Müslüman aydınların teslimiyeti. Bağımlılıkları emperyalizmin ve sömürgeciliğin işini kolaylaştırıyor. Çünkü zihnî kırılması asıl neden. Direniş ruhu yitirildi. İdeolojik ayrışmalar da işin içinden çıkılamaz hâle getiriyor. Bir taraf diğer tarafın yenilgisi uğruna çok şeyi feda ediyor. Rakiplerinin yenilgisin uğruna gelen felâketleri bile görmüyor görmek de istemiyor.

Oysa bir milletin çıkarı bütündür. Bir tarafın yenilgisiyle sonuçlanan durumlar milletin tamamına zarar veriyor.

Tunus’ta yaşananlar sadece Tunus’u ilgilendirmiyor. Bölgeyi ve bütün Müslümanları ilgilendiriyor.

Müslümanlara ait sermaye kontrol altında. Zaten kaynakların Müslümanlar tarafından kullanılmasına izin verilmiyor. Bölge, gene kaynamaya başladı. Süreç nereye doğru evrilir çok da emin olamıyoruz. Çünkü Müslümanların bölünmüşlüğü asıl zorluk.

Okurlarımdan istirhamım emperyalizmin, sömürgeciliğin, işgallerin arka planını bilmek için günlük dalgalara kapılmadan sağlıklı ve soğukkanlı düşünmeleri. Bunun için de bunu en iyi ortaya koyan düşünürlerin eserlerini sıkı okumaları. İslâm milletinin bütünlüğü ve medeniyet bağlamında Üstad Sezai Karakoç’un sıkı okunması.

Diğer taraftan da Filistinli Arap ve Hıristiyan Edward Said’in eserlerinin okunması. Edward Said, emperyalizmi içeriden yaşayan bir düşünür. Kimi çevrelerin küçümsediği Siyonizm sorununun boyutunun anlaşılabilmesi için durumun ciddiyetinin kavranması gerekiyor. Elbette okunacak çok yazar ve eserleri var.

“Arap Baharı” yanıltmacasının acılarını fazlasıyla çekiyoruz.
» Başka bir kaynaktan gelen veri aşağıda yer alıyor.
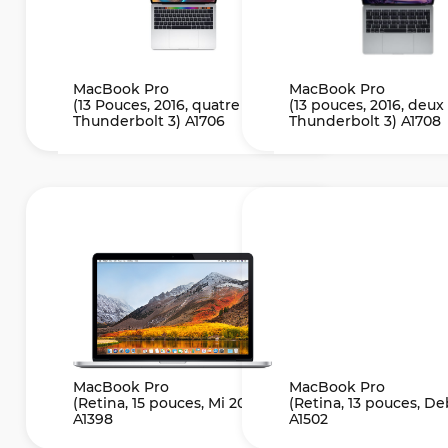
MacBook Pro
MacBook Pro
(13 Pouces, 2016, quatre ports
(13 pouces, 2016, deux
Thunderbolt 3) A1706
Thunderbolt 3) A1708
MacBook Pro
MacBook Pro
(Retina, 15 pouces, Mi 2015)
(Retina, 13 pouces, De
A1398
A1502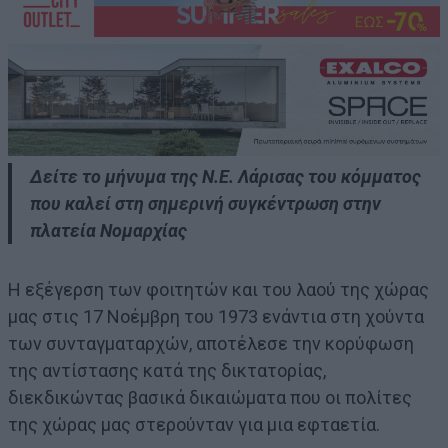
Δείτε το μήνυμα της Ν.Ε. Λάρισας του κόμματος
που καλεί στη σημερινή συγκέντρωση στην
πλατεία Νομαρχίας
Η εξέγερση των φοιτητών και του λαού της χώρας
μας στις 17 Νοέμβρη του 1973 ενάντια στη χούντα
των συνταγματαρχών, αποτέλεσε την κορύφωση
της αντίστασης κατά της δικτατορίας,
διεκδικώντας βασικά δικαιώματα που οι πολίτες
της χώρας μας στερούνταν για μια εφταετία.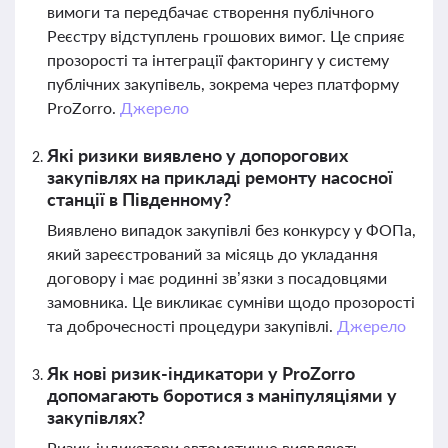
вимоги та передбачає створення публічного
Реєстру відступлень грошових вимог. Це сприяє
прозорості та інтеграції факторингу у систему
публічних закупівель, зокрема через платформу
ProZorro.
Джерело
Які ризики виявлено у допорогових
закупівлях на прикладі ремонту насосної
станції в Південному?
Виявлено випадок закупівлі без конкурсу у ФОПа,
який зареєстрований за місяць до укладання
договору і має родинні зв’язки з посадовцями
замовника. Це викликає сумніви щодо прозорості
та доброчесності процедури закупівлі.
Джерело
Як нові ризик-індикатори у ProZorro
допомагають боротися з маніпуляціями у
закупівлях?
Ризик-індикатори автоматично виявляють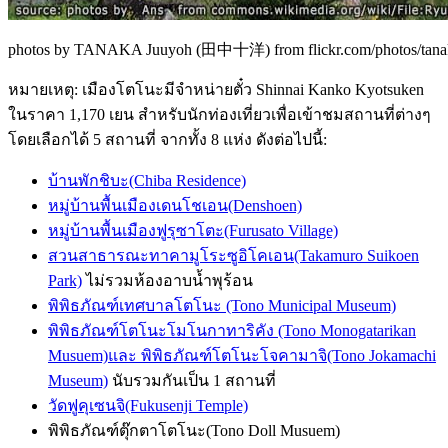
photos by TANAKA Juuyoh (田中十洋) from flickr.com/photos/tanak
หมายเหตุ: เมืองโตโนะมีจำหน่ายตั๋ว Shinnai Kanko Kyotsuken
ในราคา 1,170 เยน สำหรับนักท่องเที่ยวเพื่อเข้าชมสถานที่ต่างๆ
โดยเลือกได้ 5 สถานที่ จากทั้ง 8 แห่ง ดังต่อไปนี้:
บ้านพักชิบะ(Chiba Residence)
หมู่บ้านพื้นเมืองเดนโชเอน(Denshoen)
หมู่บ้านพื้นเมืองฟูรุซาโตะ(Furusato Village)
สวนสาธารณะทาคามูโระซูอิโคเอน(Takamuro Suikoen
Park)
ไม่รวมห้องอาบน้ำพุร้อน
พิพิธภัณฑ์เทศบาลโตโนะ (Tono Municipal Museum)
พิพิธภัณฑ์โตโนะโมโนกาทาริคัง (Tono Monogatarikan
Musuem)และ พิพิธภัณฑ์โตโนะโจคามาจิ(Tono Jokamachi
Museum)
นับรวมกันเป็น 1 สถานที่
วัดฟูคุเซนจิ(Fukusenji Temple)
พิพิธภัณฑ์ตุ๊กตาโตโนะ(Tono Doll Musuem)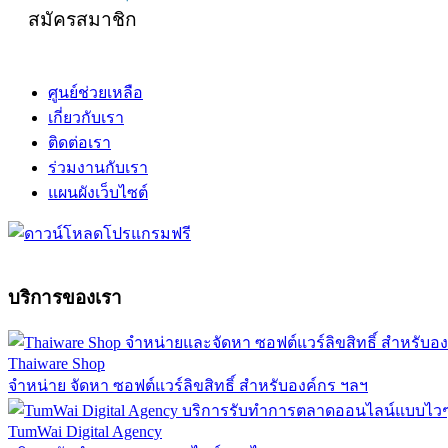
สมัครสมาชิก
ศูนย์ช่วยเหลือ
เกี่ยวกับเรา
ติดต่อเรา
ร่วมงานกับเรา
แผนผังเว็บไซต์
บริการของเรา
Thaiware Shop
จำหน่าย จัดหา ซอฟต์แวร์ลิขสิทธิ์ สำหรับองค์กร ฯลฯ
TumWai Digital Agency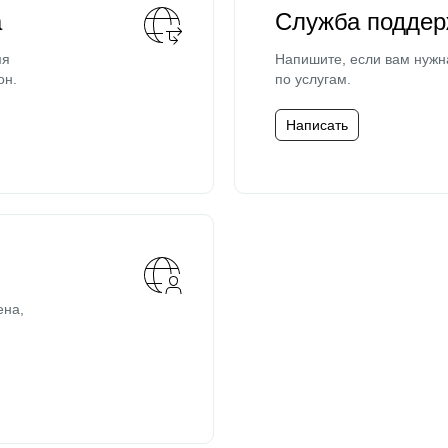
а
Служба поддер
мя
Напишите, если вам нужн
он.
по услугам.
Написать
ена,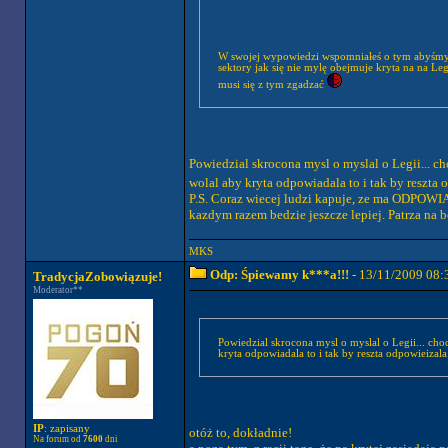
W swojej wypowiedzi wspomniałeś o tym abyśmy jak
sektory jak się nie mylę obejmuje kryta na na Legi trochę więcej wiec pomysł dobry ale wykonanie było by zjebane. moje zdanie oczywiście nikt nie
musi się z tym zgadzać
Powiedzial skrocona mysl o myslal o Legii... ch
wolal aby kryta odpowiadala to i tak by reszta 
P.S. Coraz wiecej ludzi kapuje, ze ma ODPOWIA
kazdym razem bedzie jeszcze lepiej. Patrza na 
MKS
Odp: Śpiewamy k***a!!!
- 13/11/2009 08:
TradycjaZobowiązuje!
Moderator**
Powiedzial skrocona mysl o myslal o Legii... chod
kryta odpowiadala to i tak by reszta odpowieizala
IP
: zapisany
otóż to, dokładnie!
Na forum od
7600
dni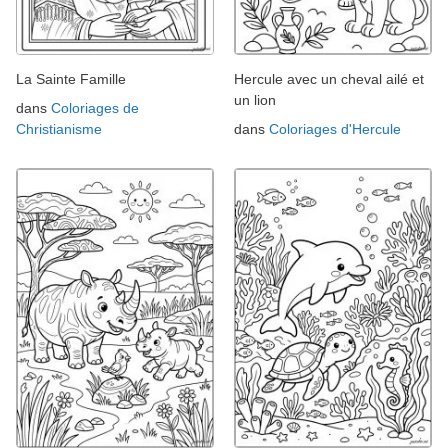
La Sainte Famille
Hercule avec un cheval ailé et
un lion
dans
Coloriages de
Christianisme
dans
Coloriages d'Hercule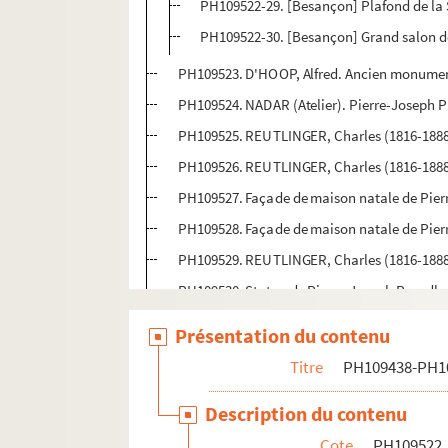
PH109522-29. [Besançon] Plafond de la 
PH109522-30. [Besançon] Grand salon d
PH109523. D'HOOP, Alfred. Ancien monument
PH109524. NADAR (Atelier). Pierre-Joseph 
PH109525. REUTLINGER, Charles (1816-1888
PH109526. REUTLINGER, Charles (1816-1888
PH109527. Façade de maison natale de Pier
PH109528. Façade de maison natale de Pier
PH109529. REUTLINGER, Charles (1816-1888
PH109530. Statue de Pierre-Joseph Proudho
PH109531. Pierre-Joseph Proudhon
Présentation du contenu
PH109532. Reproduction de la gravure satiri
Titre
PH109438-PH1
PH109533. Reproduction d'une gravure rep
Description du contenu
PH109534. Mikhaïl Bakounine
Cote
PH109522
PH109535. Célébrités du XIXe siècle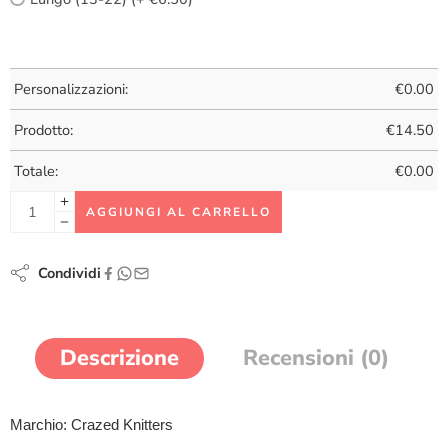
Personalizzazioni:
€
0.00
Prodotto:
€
14.50
Totale:
€
0.00
AGGIUNGI AL CARRELLO
Condividi
Descrizione
Recensioni (0)
Marchio: Crazed Knitters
Yaşadıkça âdeta çözümsüzlüğe sürükleniyoruz. Bu, geçmişte yaşanan kara dalgaların bir yenisi ve bir başlangıcı. Bizi bizimle uğraştırmak, bizi bizimle birbirine düşürmek ve vurdurmak. Biz ise hâlâ aklımızı kullanamıyoruz, susuyoruz, ilgisiz kalıyoruz veya “bize ne?” dercesine bir kenara çekiliyoruz. Bu da sorunlarımızın büyümesine neden oluyor.

Şundan eminiz ki ve ne yazık ki, Müslümanların ideolojik bölünmeleri, ideolojik olmaktan çok çıkar duygusundan kaynaklanıyor. Yöneticiler de böyle, taraflar da böyle.
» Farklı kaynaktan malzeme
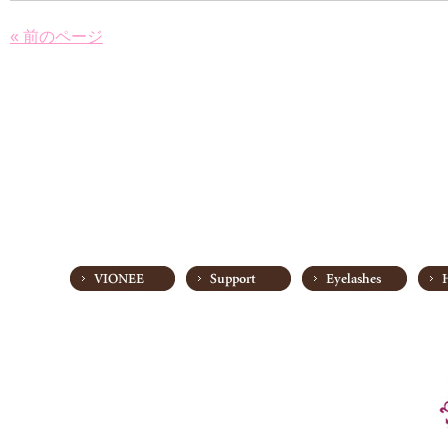
« 前のページ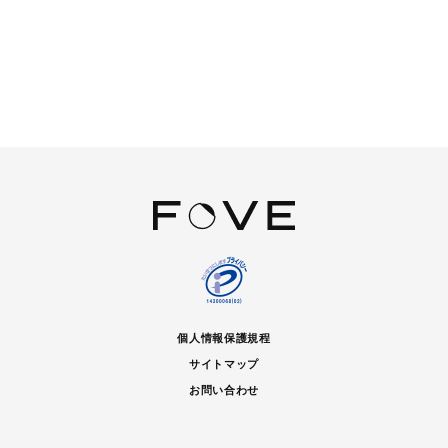
個人情報保護規程
サイトマップ
お問い合わせ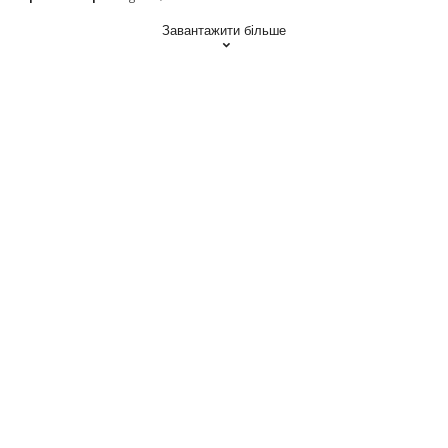
Завантажити більше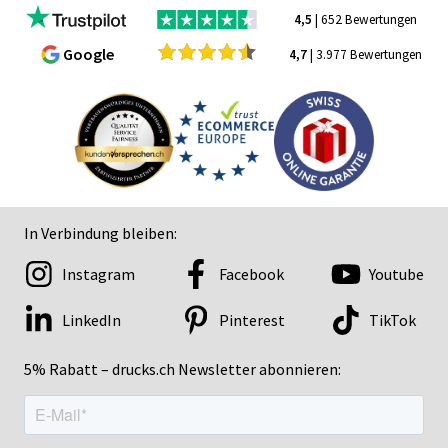
4,5
| 652 Bewertungen
Google
4,7
| 3.977 Bewertungen
In Verbindung bleiben:
Instagram
Facebook
Youtube
LinkedIn
Pinterest
TikTok
5% Rabatt – drucks.ch Newsletter abonnieren: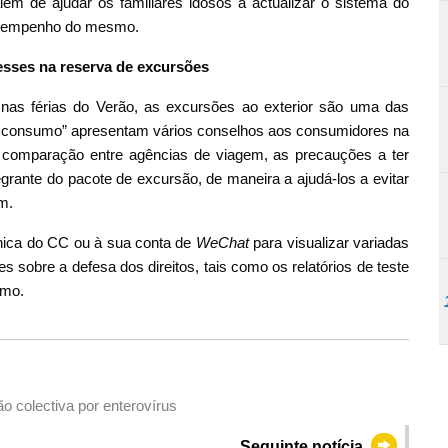
lém de ajudar os familiares idosos a actualizar o sistema do
desempenho do mesmo.
resses na reserva de excursões
as férias do Verão, as excursões ao exterior são uma das
e consumo” apresentam vários conselhos aos consumidores na
 comparação entre agências de viagem, as precauções a ter
egrante do pacote de excursão, de maneira a ajudá-los a evitar
m.
nica do CC ou à sua conta de
WeChat
para visualizar variadas
 sobre a defesa dos direitos, tais como os relatórios de teste
umo.
o colectiva por enterovírus
Seguinte notícia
Olaylar günlük olarak ve çok hızlı gelişiyor. Biri henüz başlamışken bir bakıyoruz ki yeni bir sorun ile baş başayız. Suriye, yılların kangreni. Yara derinleştikçe derinleşiyor ve içinden çıkılamıyor. Bitip tükenmeyen Filistin sorunu, şimdi bir Afganistan olayı başladı, göçmenler sorunu, Kıbrıs sorunu ve ardından da Tunus olayı patladı. Türkiye’nin kendi içinde yaşadıkları… Bunların hiç biri diğerinden soyutlanamaz. Meşguliyetler dikkatlerin dağılmasına neneden oluyor. Hemen her birinin muhatabıyız.

Tunus’ta bu olay bununla kalmayacak. Mısır sorunu ortada. Emperyalizmin darbeci zihniyeti işbaşında. Bu, aynı zamanda Müslümanlara bir gözdağıdır. Bir millet toplu bir uyanış ve diriliş ruhunu yeniden kavramazsa giderek içinden çıkılamaz bir duruma sürüklenilir. Müslümanların seslerini birlikte yükseltmeleri gerekir. Hiçbir kesim kendini soyutlayamaz.